** EXERCISE INPUT follows **
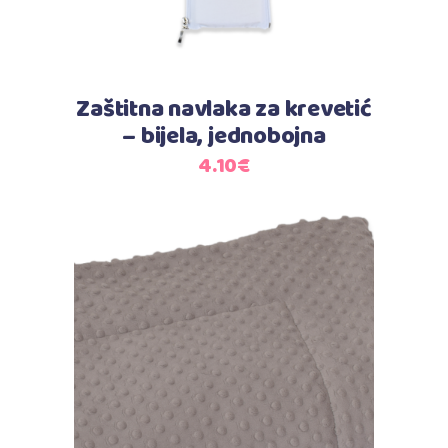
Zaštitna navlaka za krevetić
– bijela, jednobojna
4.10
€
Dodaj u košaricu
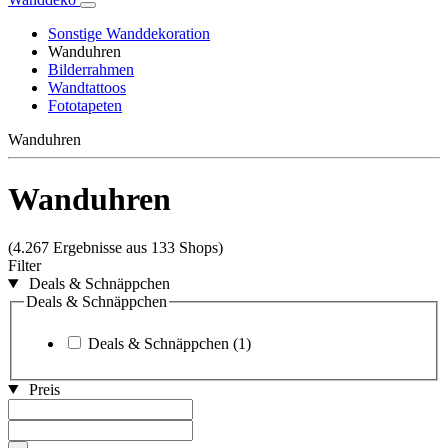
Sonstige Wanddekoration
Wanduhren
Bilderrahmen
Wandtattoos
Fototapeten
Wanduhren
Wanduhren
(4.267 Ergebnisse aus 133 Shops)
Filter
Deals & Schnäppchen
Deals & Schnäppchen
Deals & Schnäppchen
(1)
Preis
** End of EXERCISE INPUT **
** EXERCISE INPUT follows **
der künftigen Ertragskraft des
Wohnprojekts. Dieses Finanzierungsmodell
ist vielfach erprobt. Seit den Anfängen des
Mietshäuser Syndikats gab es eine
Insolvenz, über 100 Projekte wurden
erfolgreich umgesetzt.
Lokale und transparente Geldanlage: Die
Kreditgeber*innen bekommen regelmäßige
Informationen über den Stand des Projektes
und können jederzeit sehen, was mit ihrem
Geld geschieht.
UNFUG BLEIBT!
** End of EXERCISE INPUT **
Your task for the entries above: copy exactly the span starting with the line with "Mietshäuser Syndikats gab es eine" and going on through the line with "UNFUG BLEIBT!", both lines included, and nothing else.

Mietshäuser Syndikats gab es eine
Insolvenz, über 100 Projekte wurden
erfolgreich umgesetzt.
Lokale und transparente Geldanlage: Die
Kreditgeber*innen bekommen regelmäßige
Informationen über den Stand des Projektes
und können jederzeit sehen, was mit ihrem
Geld geschieht.
UNFUG BLEIBT!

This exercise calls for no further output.